| RECORD EXTRACTS |
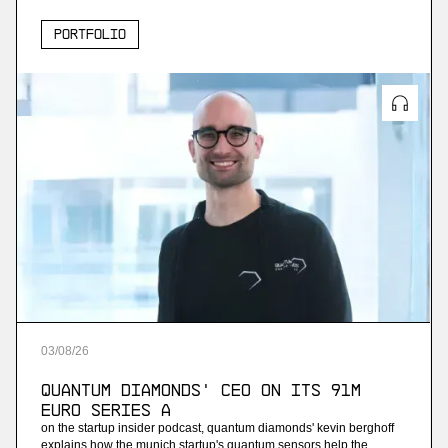
Portfolio
03
/
08
/
26
Quantum Diamonds' CEO on Its 91M
Euro Series A
on the startup insider podcast, quantum diamonds' kevin berghoff
explains how the munich startup's quantum sensors help the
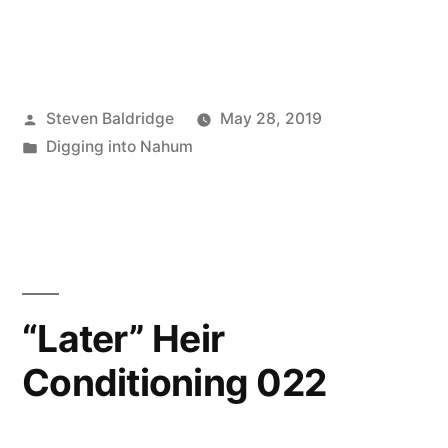
Posted
Steven Baldridge
May 28, 2019
by
Posted
Digging into Nahum
in
“Later” Heir
Conditioning 022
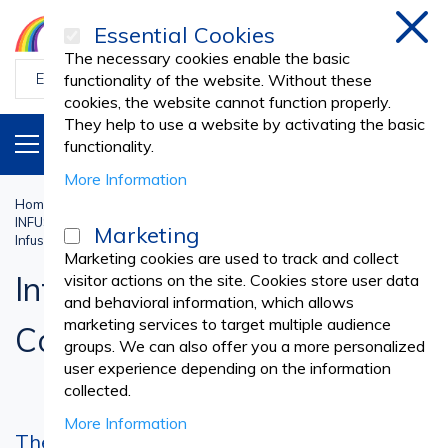
Essential Cookies
Clos
The necessary cookies enable the basic
functionality of the website. Without these
cookies, the website cannot function properly.
They help to use a website by activating the basic
PRODUCTS
EN
functionality.
More Information
Home
Medical practice
INFUSION SETS, I.V. CANNULAS, SCALP VEIN SETS
Marketing
Infusion Sets and Stop Cocks
Marketing cookies are used to track and collect
Infusion Sets and Stop
visitor actions on the site. Cookies store user data
and behavioral information, which allows
marketing services to target multiple audience
Cocks
groups. We can also offer you a more personalized
user experience depending on the information
collected.
More Information
The infusion set or the small disposable tool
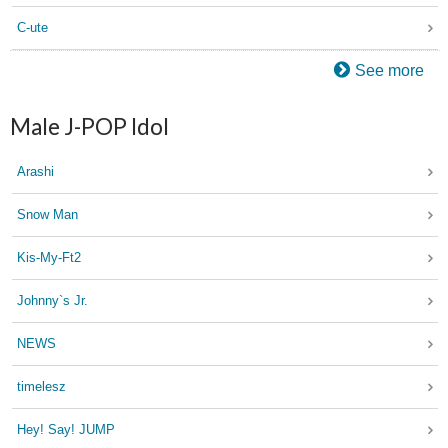
C-ute
See more
Male J-POP Idol
Arashi
Snow Man
Kis-My-Ft2
Johnny`s Jr.
NEWS
timelesz
Hey! Say! JUMP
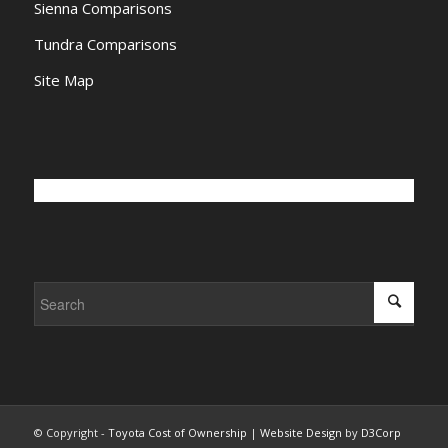
Sienna Comparisons
Tundra Comparisons
Site Map
© Copyright -
Toyota Cost of Ownership
|
Website Design
by
D3Corp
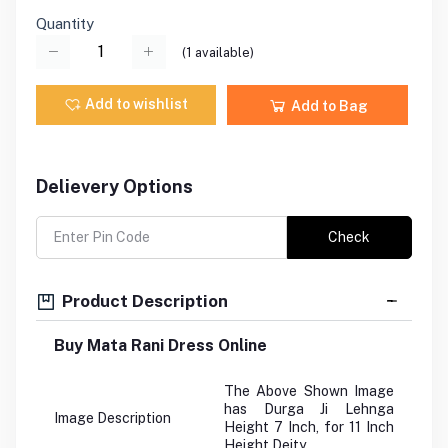
Quantity
(
1
available)
Add to wishlist
Add to Bag
Delievery Options
Check
Product Description
Buy Mata Rani Dress Online
The Above Shown Image
has Durga Ji Lehnga
Image Description
Height 7 Inch, for 11 Inch
Height Deity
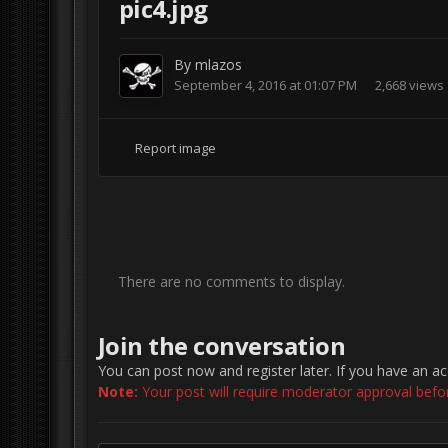
pic4.jpg
By
mlazos
September 4, 2016 at 01:07 PM
2,668 views
Report image
There are no comments to display.
Join the conversation
You can post now and register later. If you have an a
Note:
Your post will require moderator approval before 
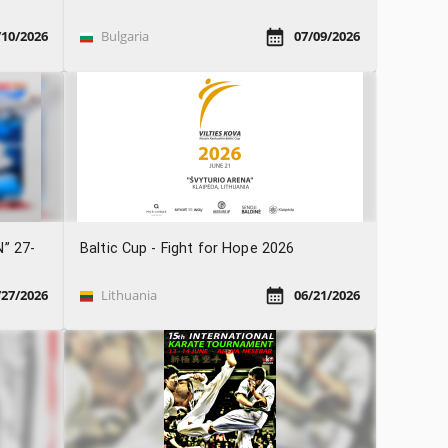
/10/2026
Bulgaria
07/09/2026
N” 27-
Baltic Cup - Fight for Hope 2026
/27/2026
Lithuania
06/21/2026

| TASK |
Could you transcribe exactly the entries above, but only the lines from the one with "May 28, 2019" through the one with "They help to", and without pictures?

| TASK ANSWER |
May 28, 2019
by
Posted
Digging into Nahum
in
“Later” Heir
Conditioning 022
Essential Cookies
Clos
The necessary cookies enable the basic
functionality of the website. Without these
cookies, the website cannot function properly.
They help to use a website by activating the basic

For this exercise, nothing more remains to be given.